Our current economic system and a lot of programs were not designed with Indigenous people in mind, and in fact sometimes they were actually designed for Indigenous people to be excluded or fail.
An Indigenous person — a First Nations, Métis or Inuit person — interacting with the current economic system innately can bring up trauma, whether it’s like loss of land or exclusion from commercial fisheries. Indigenous people couldn’t hire a lawyer until 1950, and also couldn’t fundraise (for legal claims). Those are things that in my job if I couldn’t do, I would be unemployed. Those are innate harms that a lot of us carry to a greater or lesser degree.

You talk about ‘working with money from stability and not just survival.’ The survival part stood out to me. Is that because of colonial trauma?
I want to make a few distinctions that I think are important. If you actually look up the definition of economics, it’s like the management of scarcity, and what incentivizes people. Any community that has experienced the impacts of colonization, but especially Indigenous communities, we’ve been forced to be in management of legislated poverty.
It was intentional. We were legislated into poverty. Our land, which is the wealth of any nation, was taken away.
For hundreds of years, we’ve been forced to manage scarcity and poverty, whether that was being, like, intentionally starved onto reservations or if it was, like, our ancestors dealing with the extinction of the buffalo. I mean, that is one of the most pointed examples of legislated poverty.
I guess the other piece I’ll add is we feel really clear that by and large Indigenous entrepreneurs, when they succeed, they bring their family, their extended family and their community along with them. So, I really see how one successful Indigenous entrepreneur may pull dozens of people out of poverty. It may provide a significant amount of successful jobs. Their representation or their visibility can inspire youth. There are ways in which their operating their business may even heal the land.
So when you ran your fellowship program a few years ago, what were some of the entrepreneurs’ businesses that you worked with then, and do you know where any of them are now?
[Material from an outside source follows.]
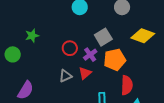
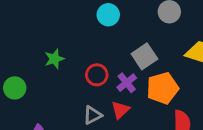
green star: (32, 36) -> (54, 59), moved

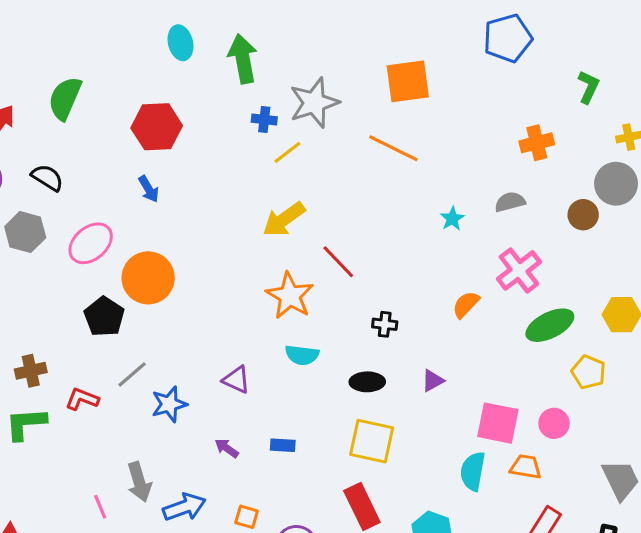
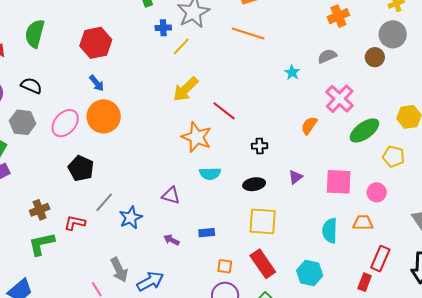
orange circle: (148, 278) -> (104, 116), moved
pink square: (498, 423) -> (339, 182), moved
orange square: (247, 517) -> (225, 266), moved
I get really excited to talk about them. So, Sḵwálwen Botanicals. Dr. Leigh Joseph, she wasn’t a doctor then. She was just Leigh Joseph. She was running her business, I believe, out of her basement. She was in sort of like a product testing phase. I think she’d be OK with me sharing that she hadn’t worked out some of the kinks of the packaging, so then an order went out and the temperature dropped and all these things were freezing in people’s mailboxes and leaking.
I think that’s the iterative “oops.” The redesign phase is a critical part of the entrepreneurial journey. And now her product is so elevated. Sales have really expanded, and she has a much wider product range. It can be purchased on BC Ferries, for example.
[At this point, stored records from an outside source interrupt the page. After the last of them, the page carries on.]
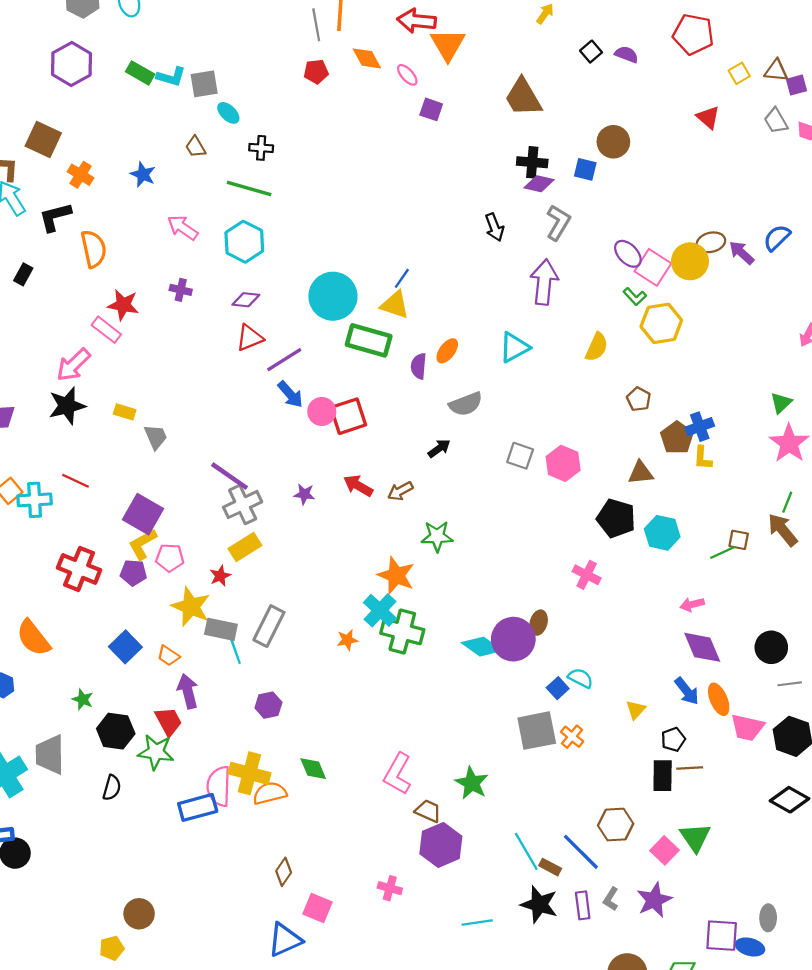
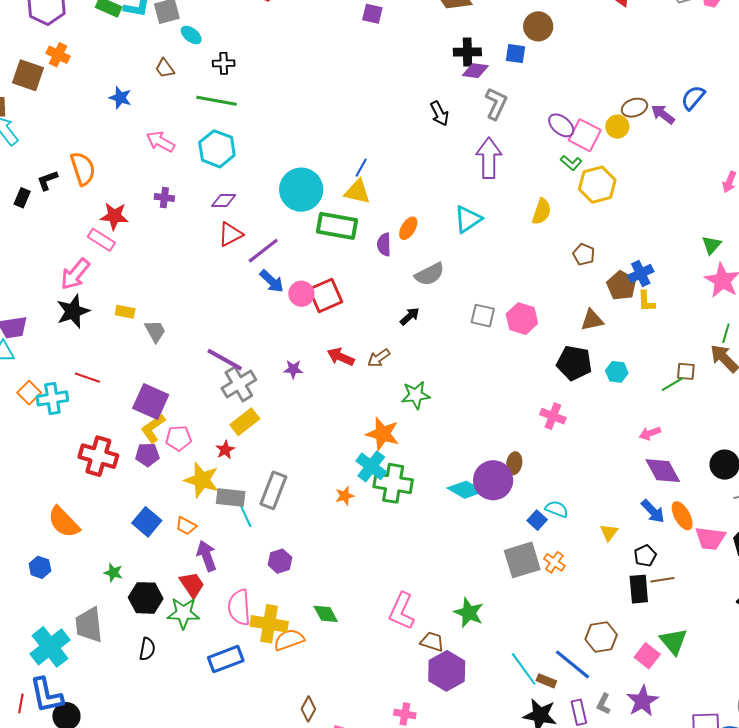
orange cross: (81, 175) -> (58, 55), moved
black L-shape: (55, 217) -> (47, 180), moved, size x0.7
yellow circle: (690, 261) -> (617, 127), size x0.7
cyan hexagon: (662, 533) -> (617, 372), size x0.7
pink semicircle: (219, 786) -> (239, 607), moved

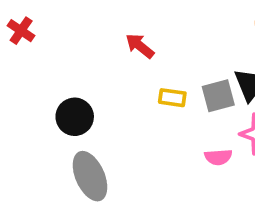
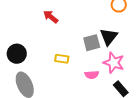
yellow rectangle: (172, 98) -> (62, 59), moved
She also teaches ethnobotany and is involved in educating the next generation. She’s still young, but educating the next generation of culture bearers and plant medicine people.
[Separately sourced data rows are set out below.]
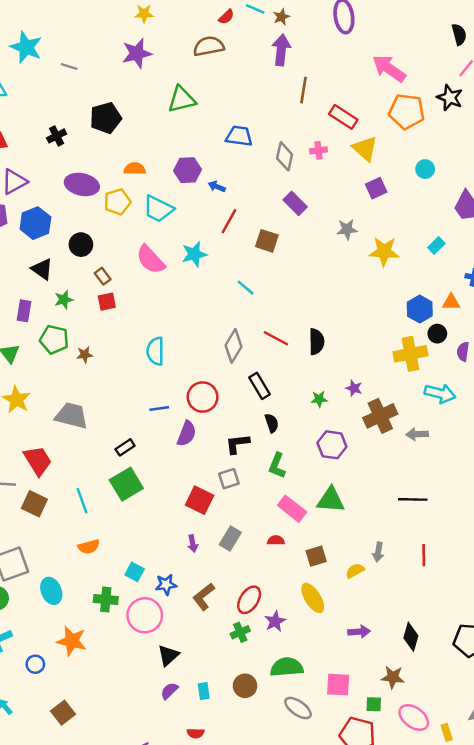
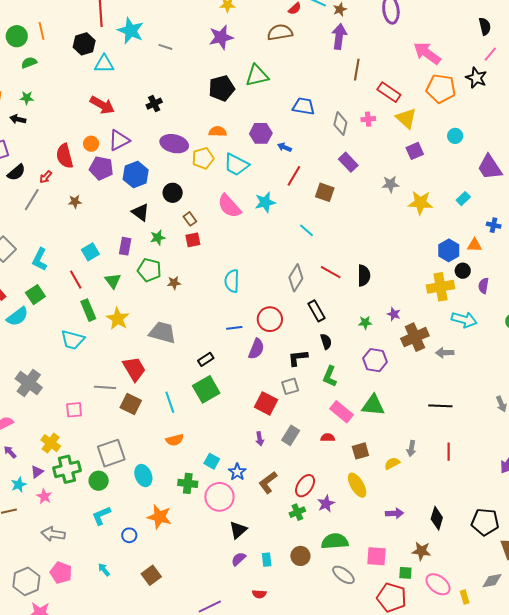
black pentagon: (106, 118) -> (222, 88), moved
blue star: (166, 584) -> (237, 472), turned -30

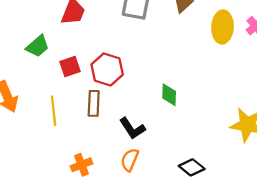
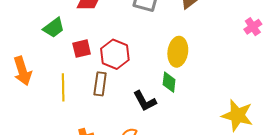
yellow ellipse: (223, 27) -> (178, 52), moved
black L-shape: (132, 128) -> (145, 101), moved

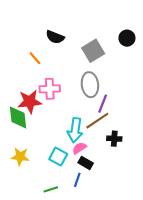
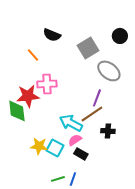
gray ellipse: (90, 85) -> (109, 71), moved, turned -45
cyan arrow: (75, 130) -> (71, 123), turned 110
yellow star: (20, 157) -> (39, 146), moved
blue line: (77, 180) -> (73, 179), moved
green line: (51, 189) -> (58, 179), moved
So that’s one we love. We love all of our alumni, but that’s a great one.
[Jennings also mentions Yukon Soaps, founded by Kim Wheatley, an Anishinaabe Elder and traditional healer who is in the process of developing a retreat centre, as another example of an entrepreneur’s business that’s taken off since participating in the Fireweed Fellowship.]

I noticed in one of your videos you talked about the importance of land-based healing, and that you see that as an important part of Fireweed’s future…
The land is a teacher, it’s a healer, it’s our wealth, it’s our health. It’s really vital that these programs are connected. And we just find in general that people learn better when it’s in connection with the land as opposed to in an air-conditioned hotel conference room.
And probably that’s everybody. Not just Indigenous people. Everyone.